Rubén Martínez
Author, performer and teacher, Rubén Martínez is the son and grandson of immigrants from El Salvador and Mexico. He was born and raised in Los Angeles and has worked and lived across the United States and Latin America. He is Fletcher Jones Chair in Literature and Writing at Loyola Marymount University. His early work covering youth culture and political turbulence in Latin America and Los Angeles was collected in his first book, The Other Side: Notes from the New L.A., Mexico City and Beyond (Vintage). He undertook years of ethnographic research chronicling the lives of migrant workers from Mexico, resulting in the award-winning Crossing Over: A Mexican Family on the Migrant Trail (Metropolitan). A series of essays on globalization and migration appeared as The New Americans: Seven Families Journey to Another Country (the companion volume to the acclaimed PBS series "The New Americans," New Press).

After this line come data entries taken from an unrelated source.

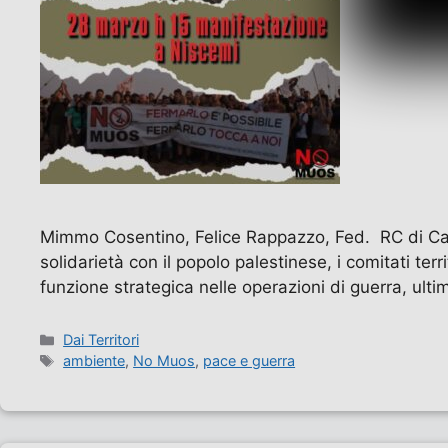
Mimmo Cosentino, Felice Rappazzo, Fed. RC di Cat
solidarietà con il popolo palestinese, i comitati terr
funzione strategica nelle operazioni di guerra, ult
Categorie
Dai Territori
Tag
ambiente
,
No Muos
,
pace e guerra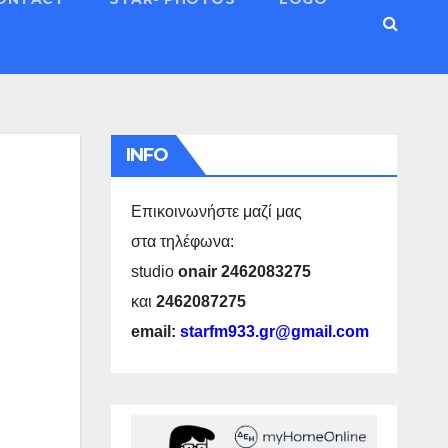
INFO
Επικοινωνήστε μαζί μας
στα τηλέφωνα:
studio
onair 2462083275
και
2462087275
email:
starfm933.gr@gmail.com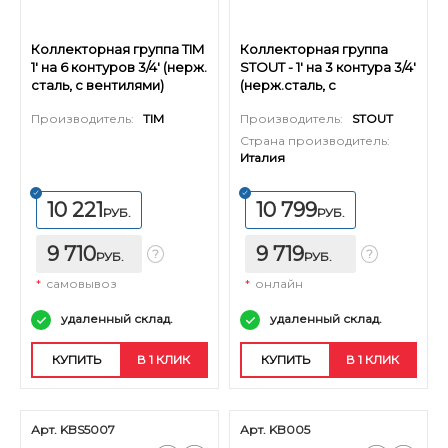
Коллекторная группа TIM
Коллекторная группа
1' на 6 контуров 3/4' (нерж.
STOUT - 1' на 3 контура 3/4'
сталь, с вентилями)
(нерж.сталь, с
вентилями)
Производитель:
TIM
Производитель:
STOUT
Страна производитель:
Италия
10 221
10 799
РУБ.
РУБ.
9 710
9 719
РУБ.
РУБ.
*
самовывоз
*
онлайн
удаленный склад.
удаленный склад.
КУПИТЬ
В 1 КЛИК
КУПИТЬ
В 1 КЛИК
Арт. KBS5007
Арт. KB005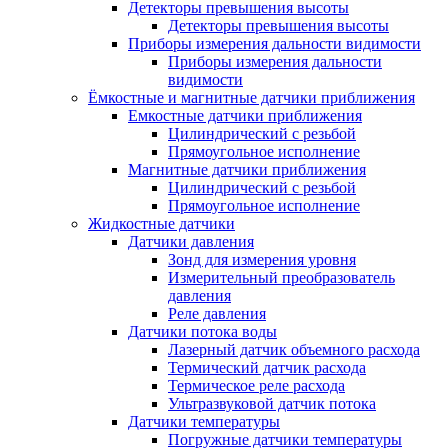
Детекторы превышения высоты
Детекторы превышения высоты
Приборы измерения дальности видимости
Приборы измерения дальности
видимости
Ёмкостные и магнитные датчики приближения
Емкостные датчики приближения
Цилиндрический с резьбой
Прямоугольное исполнение
Магнитные датчики приближения
Цилиндрический с резьбой
Прямоугольное исполнение
Жидкостные датчики
Датчики давления
Зонд для измерения уровня
Измерительный преобразователь
давления
Реле давления
Датчики потока воды
Лазерный датчик объемного расхода
Термический датчик расхода
Термическое реле расхода
Ультразвуковой датчик потока
Датчики температуры
Погружные датчики температуры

He has many years of experience as a journalist in both print and broadcast media; he co-wrote and hosted the recent (first airdate September 27, 2010) national PBS 90-minute documentary, When Worlds Collide, about the first century after "contact" between the Old and New Worlds. He received an Emmy Award for hosting KCET's "Life and Times," and is the host of the 90-minute PBS documentary "When Worlds Collide," about the first century of contact between Europe and the Americas.
As a musician, he has appeared with such acts as Concrete Blonde, Los Illegals and The Roches and has been active in the performance art and spoken word scenes for over two decades. He lives in Los Angeles with his wife, anthropologist and author Angela Garcia and their twin daughters, Ruby and Lucía.